Brève équipée ; en octobre 42, l’armée républicaine est battue à Philippes. Dans un poème (Odes, II, 7) taillé sur le patron d’une pièce d’Archiloque (712 - v. 664) et, de ce fait, passablement obscur pour nous, Horace a évoqué sa participation à la bataille : il fit partie de ceux qui acceptèrent de déposer les armes lorsque tout parut perdu et qui ne refusèrent pas l’amnistie offerte par les vainqueurs.

Cette bataille de Philippes ouvre la période la plus sombre de la vie d’Horace. Pourtant, revenu à Rome, où il commence à écrire, celui-ci doit conserver l’appui de ses anciens amis d’Athènes. Ses premières pièces, les Épodes, se situent à bien des égards dans la tradition aristocratique d’un Catulle (v. 87 - v. 54), héritée elle-même des cercles ou cénacles de la fin du iie s. Ce sont des pièces conçues pour l’amusement et la prouesse, mais où la perfection de la forme est comme dérision de l’insignifiance ou de l’irréalité du sujet : invectives contre un mauvais poète ou contre une vieille dame insatiable, épigrammes précieuses, variations fantaisistes sur les scènes de magie noire. D’autres poèmes, dans le même recueil, sont d’une veine toute différente, telle l’épode XVI, qui date peut-être du début de 41 et où l’on retrouve le combattant de la liberté, déçu et amer : tout est fini, il faut renoncer à tout espoir, partir pour le bout du monde. Ou encore l’épode VII, cri d’horreur devant la montée de nouvelles haines.

Les circonstances, la volonté du poète ont juxtaposé à ces poèmes de protestation véhémente des vers où renaît une lumière — badinages d’amitié heureuse, espoir frémissant d’anxiété — à l’approche de la bataille d’Actium. C’est que, dans les dix ans qui ont suivi son retour, Horace a évolué : peu à peu il s’est résigné, puis rallié à Octave, devenu — il ne se trompait pas — le meilleur champion des chances qui restaient aux Romains. Une amitié aussi a contribué à cette renaissance intérieure, qui va rendre à Horace la joie de vivre. Un des fidèles du prince, Mécène, s’est intéressé à lui, et peut-être d’abord à l’homme plus qu’au poète. Grand seigneur sans préjugés, il n’a pas été choqué par la susceptibilité du partisan, naguère un ennemi, aujourd’hui une sorte de déclassé, qui hante des milieux si différents du sien. Horace l’a sans doute amusé et va devenir son ami pour toujours. D’où les premières Satires (v. 35), qui valent surtout par la peinture du petit peuple de Rome ou de ses idoles : chanteurs, danseuses, charlatans et philosophes de carrefour.
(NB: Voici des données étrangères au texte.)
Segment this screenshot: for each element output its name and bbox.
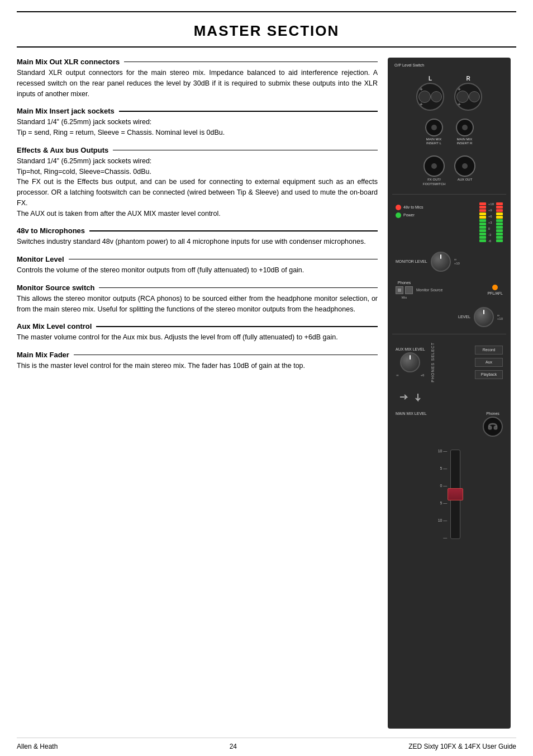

C’est un grouillement d’anecdotes, d’allusions, un papillotement permanent du récit. Horace a mis son œuvre sous le patronage du poète Lucilius (v. 180 - v. 102), chevalier romain comme lui et inventeur du genre. Lucilius, effectivement, paraît lui avoir ressemblé par son goût de la confidence personnelle et de l’auto-ironie, par la liberté de ses jugements ; il prolongeait une tradition de réalisme, de vérisme populaire qu’il avait reprise dans l’ancienne comédie grecque et qui, après Horace, suscitera Pétrone († 66 apr. J.-C.) et Apulée. Les rapprochements qu’on a tenté d’établir entre la satire horatienne et les « diatribes » des prédicateurs stoïciens ou cyniques sont moins convaincants. Chez le poète, c’est le souci du trait authentique et plaisant qui prédomine ; la morale n’est encore que prétexte à faire ressortir la diversité des travers ou des folies des hommes.

Dans ces peintures un peu crispées, sarcastiques, il y a, par moments des zones plus claires : ainsi quand Horace parle de lui-même, de la métairie que Mécène lui a donnée en Sabine et où il goûte la paix. On voit aussi qu’il reprend confiance, que, dans une aisance retrouvée, ses qualités d’homme et de poète le mettent à peu près de plain-pied avec tous. Cette évolution est encore plus sensible dans un second livre de Satires, paru vers 29.